In the “Bird of Happiness” chapter, when Jennifer has Brown follow the scent of the red feather, the path that Brown takes is marked, at first, by drawings of a red bird. These drawings have been made on corridor walls as if to represent the red bird flying down these corridors. It might be that there is the idea being conveyed that Jennifer is following the flying red bird.

Along the way, Jennifer can encounter Eleanor searching for the red bird. See my previous blog post: Eleanor in the Sector 9 Turbine Area During the “Bird of Happiness” .

Brown eventually comes to a halt shortly after entering the 3rd Passenger Corridor, where a trail of fallen, and falling, red feathers begins.

Is it a coincidence that the place in the corridor where Brown halts and barks is in the vicinity of the door to the Women’s Lavatory, and the end of the trail of feathers will also be a Women’s Lavatory?

The trail of feathers is made up of feathers too large to belong to the red bird, and there are far too many on the floor, and falling from above, to belong to any single bird.

What does it mean that the feathers are continuously falling from above? The impression I get is that it means that whatever happened to the red bird was very recent… the feathers haven’t even had sufficient time to have all hit the floor yet.

Jennifer can follow these feathers up the stairs, through the one-leaf clover door, into the 2nd passenger corridor, and to the door of a Women’s Lavatory.

Once inside the Women’s Lavatory the trail of feathers is much different. More realistic.

The feathers are now small enough to have come from the red bird. And there are only just a few feathers, not so many feathers that they couldn’t have come from a single bird. And there are some dark red drops along the path that look like blood that has dripped down to the floor.

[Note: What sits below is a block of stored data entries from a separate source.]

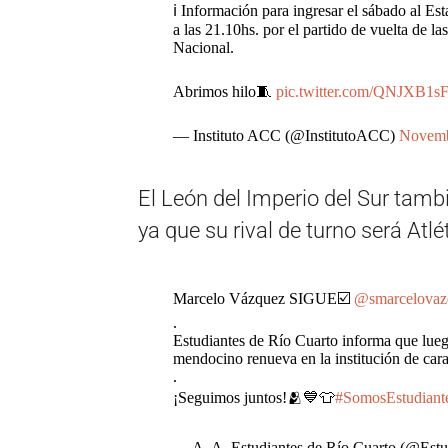
ℹ️ Información para ingresar el sábado al Est
a las 21.10hs. por el partido de vuelta de l
Nacional.
Abrimos hilo🧵
pic.twitter.com/QNJXB1s
— Instituto ACC (@InstitutoACC)
Novemb
El León del Imperio del Sur tamb
ya que su rival de turno será At
Marcelo Vázquez SIGUE☑️
@smarcelovaz
.
Estudiantes de Río Cuarto informa que lueg
mendocino renueva en la institución de ca
.
¡Seguimos juntos!🫂💙👕
#SomosEstudian
— A. A. Estudiantes de Río Cuarto (@Est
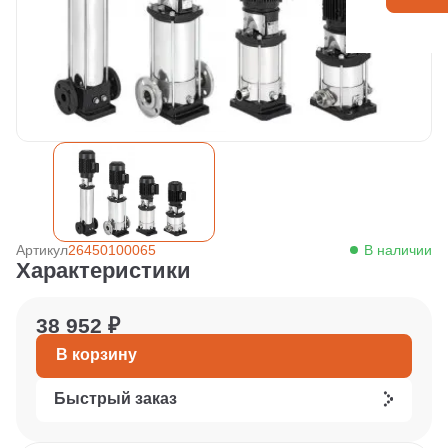
Артикул
26450100065
В наличии
Характеристики
38 952 ₽
В корзину
Быстрый заказ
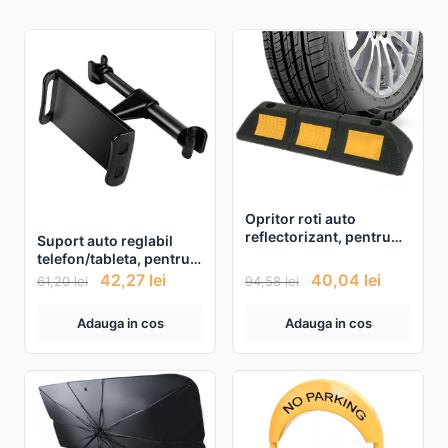
Opritor roti auto
reflectorizant, pentru
Suport auto reglabil
locul de parcare sau
telefon/tableta, pentru
blocare roti
tetiera
42,27
lei
40,04
lei
61,20
lei
94,58
lei
Adauga in cos
Adauga in cos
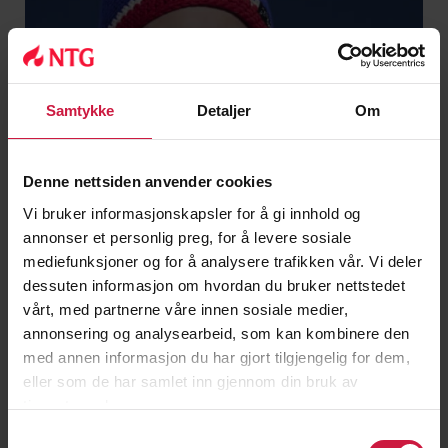
Samtykke
Detaljer
Om
Denne nettsiden anvender cookies
Vi bruker informasjonskapsler for å gi innhold og
annonser et personlig preg, for å levere sosiale
mediefunksjoner og for å analysere trafikken vår. Vi deler
dessuten informasjon om hvordan du bruker nettstedet
vårt, med partnerne våre innen sosiale medier,
annonsering og analysearbeid, som kan kombinere den
med annen informasjon du har gjort tilgjengelig for dem,
Maren Skjøld
eller som de har samlet inn gjennom din bruk av
tjenestene deres.
EC sammenlagtvinner 2015/16
Samtykkevalg
OL-bronse 2018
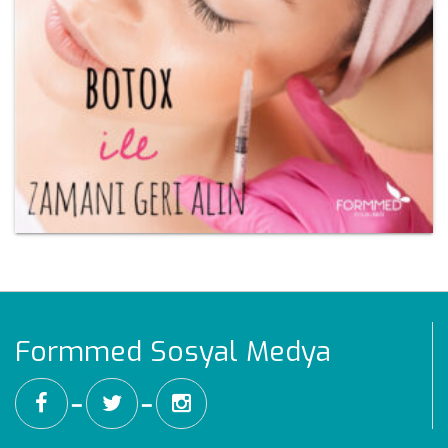
Formmed Sosyal Medya
━
━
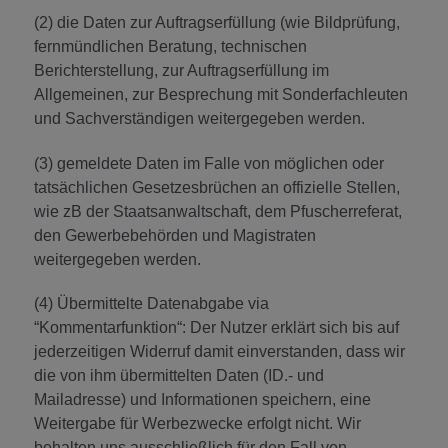
(2) die Daten zur Auftragserfüllung (wie Bildprüfung,
fernmündlichen Beratung, technischen
Berichterstellung, zur Auftragserfüllung im
Allgemeinen, zur Besprechung mit Sonderfachleuten
und Sachverständigen weitergegeben werden.
(3) gemeldete Daten im Falle von möglichen oder
tatsächlichen Gesetzesbrüchen an offizielle Stellen,
wie zB der Staatsanwaltschaft, dem Pfuscherreferat,
den Gewerbebehörden und Magistraten
weitergegeben werden.
(4) Übermittelte Datenabgabe via
“Kommentarfunktion“: Der Nutzer erklärt sich bis auf
jederzeitigen Widerruf damit einverstanden, dass wir
die von ihm übermittelten Daten (ID.- und
Mailadresse) und Informationen speichern, eine
Weitergabe für Werbezwecke erfolgt nicht. Wir
behalten uns ausschließlich für den Fall von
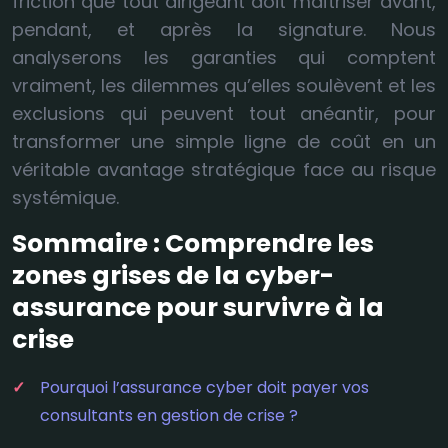
friction que tout dirigeant doit maîtriser avant,
pendant, et après la signature. Nous
analyserons les garanties qui comptent
vraiment, les dilemmes qu’elles soulèvent et les
exclusions qui peuvent tout anéantir, pour
transformer une simple ligne de coût en un
véritable avantage stratégique face au risque
systémique.
Sommaire : Comprendre les
zones grises de la cyber-
assurance pour survivre à la
crise
Pourquoi l’assurance cyber doit payer vos
consultants en gestion de crise ?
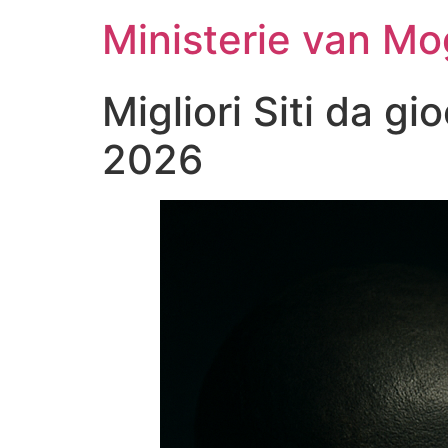
Ministerie van Mo
Migliori Siti da gi
2026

I get the impression from this scene that the previous trail of over-sized and over-many feathers was a dream exaggeration of this trail that we see now, this trail of feathers being the truer and more realistic memory upon which the dream-exaggerated trail was built. (Yes, I know that we will learn in the “Once Upon A Time” chapter that the red bird was a doll and not a living bird… nonetheless, the impression given by this scene—in my opinion—is that we have transitioned from a fantasy exaggeration of a memory to a true—or truer—memory).